INSTRUCTIONS FOR THE TASK: Where does the string "Sound" occur in the entries below? Copy every line where it does.

═══ SUPPLIED MATERIAL ═══

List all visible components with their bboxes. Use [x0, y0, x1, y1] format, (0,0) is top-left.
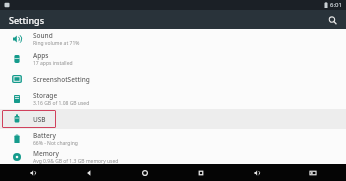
button[interactable]: ScreenshotSetting	[0, 69, 346, 89]
staticText: Ring volume at 71%	[33, 40, 80, 47]
button[interactable]: Screenshot	[290, 164, 336, 181]
button[interactable]: Volume up	[234, 164, 280, 181]
staticText: Settings	[9, 14, 45, 26]
button[interactable]: Battery	[0, 129, 346, 149]
staticText: Sound	[33, 31, 53, 40]
staticText: USB	[33, 115, 46, 124]
button[interactable]: Volume down	[10, 164, 56, 181]
button[interactable]: Home	[122, 164, 168, 181]
staticText: ScreenshotSetting	[33, 75, 90, 84]
button[interactable]: Back	[66, 164, 112, 181]
button[interactable]: USB	[0, 109, 346, 129]
staticText: 66% - Not charging	[33, 140, 78, 147]
staticText: Memory	[33, 149, 60, 158]
staticText: Storage	[33, 91, 58, 100]
staticText: Battery	[33, 131, 56, 140]
staticText: 17 apps installed	[33, 60, 73, 67]
button[interactable]: Recent apps	[178, 164, 224, 181]
staticText: 6:01	[330, 1, 342, 9]
staticText: Avg 0.9& GB of 1.3 GB memory used	[33, 158, 119, 164]
button[interactable]: Memory	[0, 149, 346, 164]
staticText: Apps	[33, 51, 49, 60]
button[interactable]: Sound	[0, 29, 346, 49]
staticText: 3.16 GB of 1.08 GB used	[33, 100, 90, 107]
button[interactable]: Search	[325, 13, 339, 27]
button[interactable]: Storage	[0, 89, 346, 109]
button[interactable]: Apps	[0, 49, 346, 69]
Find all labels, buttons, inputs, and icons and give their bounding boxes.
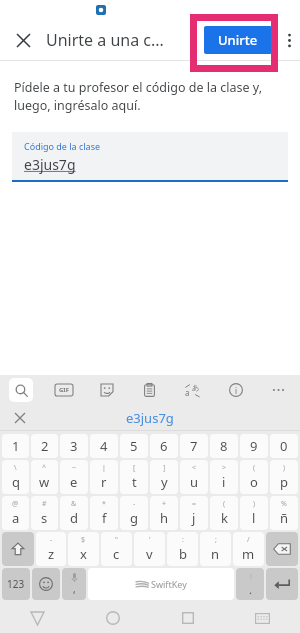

═══

RESPONSE FOR THIS EXERCISE:
staticText: Sound	[33, 31, 53, 40]
button[interactable]: Sound	[0, 29, 346, 49]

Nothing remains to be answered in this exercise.